● **Brief**: Copy the records below exactly, omitting any pictures they contain.

● **Material for the task**:
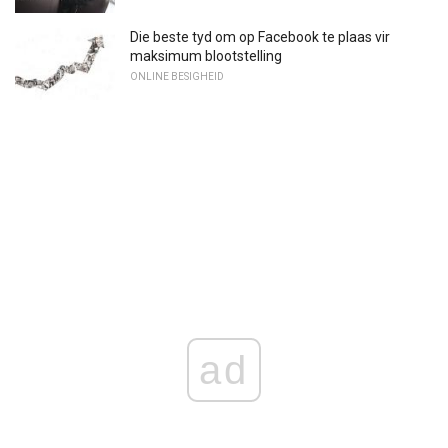
Die beste tyd om op Facebook te plaas vir
maksimum blootstelling
ONLINE BESIGHEID
ad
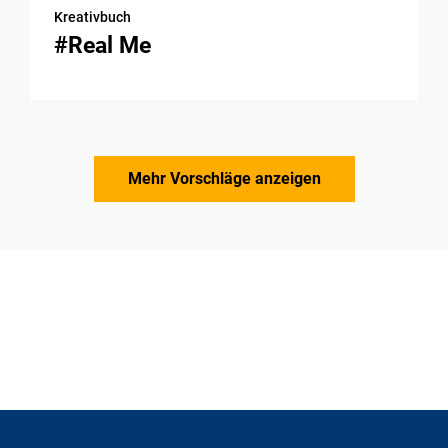
Kreativbuch
#Real Me
Mehr Vorschläge anzeigen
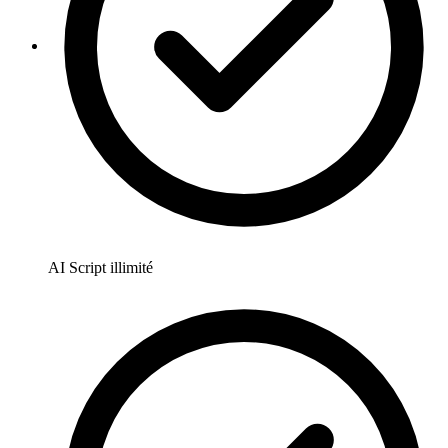
AI Script illimité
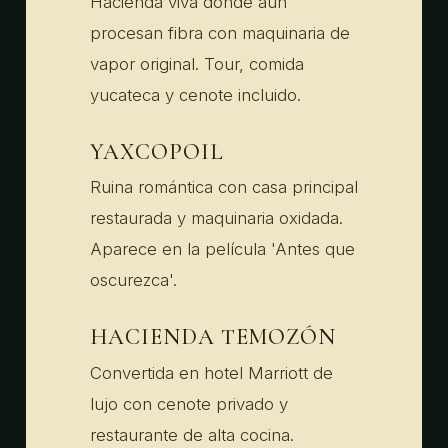
Hacienda viva donde aún
procesan fibra con maquinaria de
vapor original. Tour, comida
yucateca y cenote incluido.
YAXCOPOIL
Ruina romántica con casa principal
restaurada y maquinaria oxidada.
Aparece en la película 'Antes que
oscurezca'.
HACIENDA TEMOZÓN
Convertida en hotel Marriott de
lujo con cenote privado y
restaurante de alta cocina.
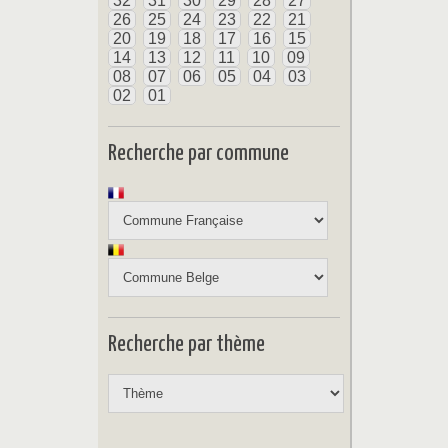
32
31
30
29
28
27
26
25
24
23
22
21
20
19
18
17
16
15
14
13
12
11
10
09
08
07
06
05
04
03
02
01
Recherche par commune
Recherche par thème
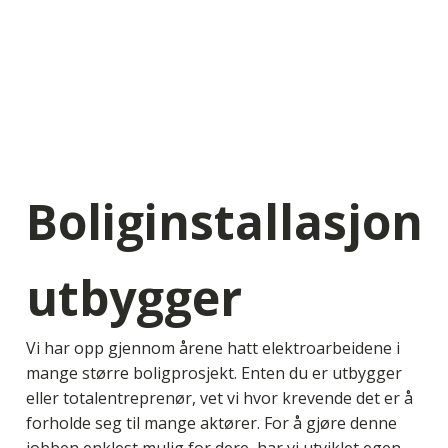
Boliginstallasjon
utbygger
Vi har opp gjennom årene hatt elektroarbeidene i
mange større boligprosjekt. Enten du er utbygger
eller totalentreprenør, vet vi hvor krevende det er å
forholde seg til mange aktører. For å gjøre denne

● **Result for this task**:
Die beste tyd om op Facebook te plaas vir
maksimum blootstelling
ONLINE BESIGHEID
ad
Kreativbuch
#Real Me
Mehr Vorschläge anzeigen
AI Script illimité
Hacienda viva donde aún
procesan fibra con maquinaria de
vapor original. Tour, comida
yucateca y cenote incluido.
YAXCOPOIL
Ruina romántica con casa principal
restaurada y maquinaria oxidada.
Aparece en la película 'Antes que
oscurezca'.
HACIENDA TEMOZÓN
Convertida en hotel Marriott de
lujo con cenote privado y
restaurante de alta cocina.
32
31
30
29
28
27
26
25
24
23
22
21
20
19
18
17
16
15
14
13
12
11
10
09
08
07
06
05
04
03
02
01
Recherche par commune
Recherche par thème
Boliginstallasjon
utbygger
Vi har opp gjennom årene hatt elektroarbeidene i
mange større boligprosjekt. Enten du er utbygger
eller totalentreprenør, vet vi hvor krevende det er å
forholde seg til mange aktører. For å gjøre denne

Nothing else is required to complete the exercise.